January 18, 2021
Can You Trust Productivity Creators to Try to Give Good Advice?
A lot of productivity creators tell people things like:
- Unsubscribe from newsletters
- Consume less content
- Get off social media
Which is interesting, since many of these creators make money from their audiences through these very channels.
A useful thing to do when someone gives you advice is to think: Why are they telling me to do this? Hopefully, it’s because they genuinely care about your wellbeing and want to see you succeed. But it’s also possible that they might somehow benefit from you following their suggestions. That’s not necessarily a reason to disregard the advice, but it’s something to factor in.
So what’s going on with all the productivity creators apparently giving advice that goes against their own interests? Why are they giving away their secrets? Can I trust them to genuinely try to give me good advice? A few considerations I’ve been musing on in each direction:
Reasons a creator might be tempted to give bad advice:
- In a zero-sum mindset, the more productive everyone else becomes, the more competition they themselves face.
- If their advice works and their audience gets super productive, they might no longer need the creator and so will stop paying for their stuff.
Reasons a creator might want to give true advice:
- In a positive-sum mindset, if the creator helps their audience become more productive, their audience can make more money which they can then spend on the creator, creating a positive feedback loop.
- If the creator gives bad advice, people might notice and stop paying for it.
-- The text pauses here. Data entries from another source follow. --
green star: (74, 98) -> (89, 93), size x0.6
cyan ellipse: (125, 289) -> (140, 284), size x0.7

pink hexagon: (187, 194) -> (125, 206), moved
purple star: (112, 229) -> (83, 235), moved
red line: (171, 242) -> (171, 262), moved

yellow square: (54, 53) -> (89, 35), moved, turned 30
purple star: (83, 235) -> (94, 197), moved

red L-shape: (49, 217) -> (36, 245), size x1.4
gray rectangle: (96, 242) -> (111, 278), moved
- If there are creators out there giving suboptimal advice, a new individual can beat the market by giving genuinely helpful advice, so there’s a race to the top.
- It feels rewarding to help people, and this outweighs any temptation to sabotage people for your own benefit (I suspect this is a big part of it for most people).
What have I missed?
Of course, many of these considerations aren’t unique to productivity creators - they likely apply in any teaching or coaching dynamic.